Los señores del tiempo by Eva García Sáenz

Los señores del tiempo by Eva García Sáenz

autor:Eva García Sáenz [Sáenz, Eva García]
La lengua: spa
Format: epub
Tags: Novela, Intriga, Policial
editor: ePubLibre
publicado: 2018-09-30T16:00:00+00:00


27

LA SACRISTÍA

DIAGO VELA

Invierno, año de Christo de 1192

Encontré a Gunnarr por la calle de las Tenderías, vio mi semblante y buscamos resguardarnos de la fiesta en el huerto de Pero Vicia, el albardero.

—¿Qué sucede, Diago? ¿Qué precisas?

—Tus brazos y dos mazas.

—Vamos a la ferrería, pues.

Nos encaminamos en silencio hacia la fragua, esquivábamos vecinos, harina y ceniza. Miré varias veces a mi espalda, sentía que una sombra nos seguía, pero no distinguí a nadie. Solo cintas de colores, capirotes y rostros pintados de negro y de rojo.

Cuando volvimos a la parroquia encontramos la puerta abierta, pero nadie salió a recibirnos. Era extraño, el párroco no había vuelto. Entramos en la sacristía y Gunnarr se tapó la nariz.

—Estás en lo cierto, me temo —murmuró.

Y sin ganas de hablar, ambos comenzamos a golpear con las mazas la pared de la sacristía.

Un buen rato después, el mortero que unía las piedras empezó a ceder y el agujero que abrimos se fue haciendo mayor hasta que estimamos que uno de los dos podía pasar.

—¿Quieres que entre yo? —preguntó Gunnarr mientras se tapaba la nariz con el antebrazo desnudo.

—Tráeme una vela del candelabro —le pedí.

Pero en ese momento Nagorno apareció en la sacristía con Onneca.

—¿Es cierto, Diago? —me gritó ella—. ¿Es cierto lo que me ha contado Vidal?

Su rostro pintado de verde estaba tan emborronado por las lágrimas que me asustó verla así.

—¿Qué os ha contado el párroco?

—¡Que lo obligaste! —gritó y me golpeó en el pecho—. Lo obligaste a dejar de darles comida y bebida.

—¿Me creéis capaz? —contesté horrorizado.

Le arranqué a Gunnarr la candela que traía y entré por el agujero de la tapia.

No quiero recordar lo que vi.

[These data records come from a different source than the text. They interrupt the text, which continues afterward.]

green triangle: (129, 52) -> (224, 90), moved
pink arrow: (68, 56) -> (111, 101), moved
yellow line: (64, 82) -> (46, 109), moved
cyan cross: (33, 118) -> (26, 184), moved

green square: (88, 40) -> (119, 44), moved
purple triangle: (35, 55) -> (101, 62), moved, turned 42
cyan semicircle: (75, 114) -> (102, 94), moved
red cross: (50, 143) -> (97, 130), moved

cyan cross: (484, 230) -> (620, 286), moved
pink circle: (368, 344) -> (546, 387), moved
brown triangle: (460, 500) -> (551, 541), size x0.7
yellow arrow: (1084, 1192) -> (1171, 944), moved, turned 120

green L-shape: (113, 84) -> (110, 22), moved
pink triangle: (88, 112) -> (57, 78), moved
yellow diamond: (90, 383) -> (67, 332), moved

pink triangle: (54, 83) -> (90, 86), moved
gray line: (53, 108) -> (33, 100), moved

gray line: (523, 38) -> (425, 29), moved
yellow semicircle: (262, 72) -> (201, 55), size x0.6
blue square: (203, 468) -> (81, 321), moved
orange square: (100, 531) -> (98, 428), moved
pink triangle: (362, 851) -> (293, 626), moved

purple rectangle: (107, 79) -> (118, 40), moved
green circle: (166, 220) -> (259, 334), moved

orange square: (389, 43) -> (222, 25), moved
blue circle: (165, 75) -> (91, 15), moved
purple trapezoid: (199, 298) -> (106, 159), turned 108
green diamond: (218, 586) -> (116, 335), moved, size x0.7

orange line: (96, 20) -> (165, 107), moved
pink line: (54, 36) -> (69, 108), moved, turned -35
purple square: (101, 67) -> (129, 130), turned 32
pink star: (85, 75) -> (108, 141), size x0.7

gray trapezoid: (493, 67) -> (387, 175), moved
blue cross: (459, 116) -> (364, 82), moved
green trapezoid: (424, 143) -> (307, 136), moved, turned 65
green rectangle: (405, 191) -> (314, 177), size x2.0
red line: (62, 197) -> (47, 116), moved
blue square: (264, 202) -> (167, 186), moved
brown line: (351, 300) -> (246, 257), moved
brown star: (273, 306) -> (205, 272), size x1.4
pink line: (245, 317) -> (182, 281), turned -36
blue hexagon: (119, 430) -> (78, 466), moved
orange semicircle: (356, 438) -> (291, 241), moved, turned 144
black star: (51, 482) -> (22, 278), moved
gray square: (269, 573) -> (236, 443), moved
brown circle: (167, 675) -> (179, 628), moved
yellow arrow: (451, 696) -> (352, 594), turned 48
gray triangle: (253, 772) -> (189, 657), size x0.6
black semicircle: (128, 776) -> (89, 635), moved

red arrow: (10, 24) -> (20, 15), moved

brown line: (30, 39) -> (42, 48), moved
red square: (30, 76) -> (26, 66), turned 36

La inmundicia, los dos cuerpos, las ratas, las cartas que no llegaron a leer.

Salí de allí tosiendo y con el hedor de la muerte ya pegada a mi piel.

—No entréis, lo que hay dentro no es de este mundo —ordené, pero mi voz estaba lejos de guardar la compostura.

No había nada que Gunnarr o Nagorno no hubieran visto antes, pero le lancé un mudo ruego con la mirada a mi hermano: «No permitas que las vea».

—¡Quiero pasar, quiero verlas! —gritó Onneca.

Nagorno le impidió el paso, ella lo apartó.

Me quitó la vela, sin reparar en mí, como si no me viera y entró en la tumba de sus hermanas.

La oímos sollozar. La escuchamos hablar a quien ya no podía contestar y aquellos lamentos desgarrados todavía los escucho algunas noches.

Tres hombres cabizbajos contemplamos la escena al otro lado de la pared agujereada.

—Sácala, Nagorno —le rogué entre susurros. Querría haberme tapado las orejas, no podía oír su sufrimiento por más tiempo—. Por favor, hermano. Sácala de ahí.

Nagorno se mantuvo inmóvil mirando el agujero y a su esposa, que abrazaba uno de los cuerpos.

—Nagorno…, si no por él, por mí —intervino Gunnarr en voz baja—. Entra ahí y sácala.

—Por ti, Gunnarr. Por lo que nos debemos —accedió por fin.

Y entró con la calma de la Parca, le susurró al oído, le quitó la peluca de lamia y acarició el pelo negro que quedó liberado.